Sent to you by jeffye via Google Reader:
via My Biased Coin by Michael Mitzenmacher on 2/27/09There's a useful hash table/Bloom filter trick I've been seeing across a number of papers. (If you don't know what a Bloom filter is, then I haven't been doing my job...) For the record, I'm not claiming this trick is mine; maybe it originated in the paper Longest Prefix Matching Using Bloom Filters, where it plays a key role. But I also can't recall a paper that clearly highlights the idea, so I'm doing it here.
Suppose you'll be doing lookups of (large) keys in a (slow) hash table, and many of your lookups will be for items that actually are not in the table. For example, you may be storing URLs on blacklist or dangerous packet signatures or prefixes of addresses or whatever else. Then it makes sense to keep a Bloom filter for the items in your hash table in (fast) memory. Before you do a lookup into the table, you check the Bloom filter. A false positive in the Bloom filter means you do a lookup when you didn't have to, but this allows you to avoid a lookup for a key that's not in your hash table the large majority of the time. The approach works for any type of hash table.
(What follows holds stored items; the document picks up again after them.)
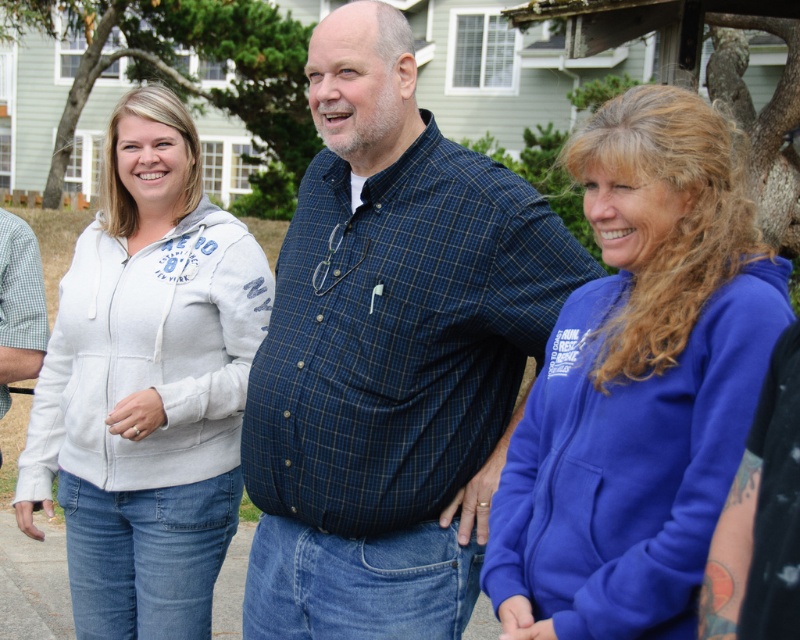 Consider the image. Does light gray fleece jacket at center have a larger size compared to white gingham shirt at left?

Yes.

Which is in front, point (198, 380) or point (50, 504)?

Point (198, 380) is more forward.

Find the location of a particular element. The height and width of the screenshot is (640, 800). light gray fleece jacket at center is located at coordinates (148, 385).

How much distance is there between blue fleece jacket at right and white gingham shirt at left?

A distance of 7.80 feet exists between blue fleece jacket at right and white gingham shirt at left.

Is point (728, 188) farther from camera compared to point (28, 300)?

No, it is in front of (28, 300).

At what (x,y) coordinates should I click in order to perform the action: click on blue fleece jacket at right. Please return your answer as a coordinate pair (x, y). This screenshot has width=800, height=640. Looking at the image, I should click on (638, 381).

The width and height of the screenshot is (800, 640). Find the location of `blue fleece jacket at right`. blue fleece jacket at right is located at coordinates (638, 381).

Does blue fleece jacket at right come behind light gray fleece jacket at center?

No, blue fleece jacket at right is closer to the viewer.

Is point (706, 161) behind point (128, 106)?

No, (706, 161) is closer to viewer.

Between point (528, 452) and point (145, 636), which one is positioned behind?

The point (145, 636) is more distant.

Find the location of a particular element. blue fleece jacket at right is located at coordinates (638, 381).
This should be considered a standard approach in hash table design, so I suggest we come up with a catchy name for it, so it doesn't have to be continually repeated in future papers. I'll suggest it be called a "hash table with preemptive Bloom filter", but feel free to suggest a cooler sounding name for it in the comments.
This example highlights the need for coming up with names for nice ideas that generalize to many situations. I've seen this idea described repeatedly in multiple papers precisely because nobody has thought to give it a good name.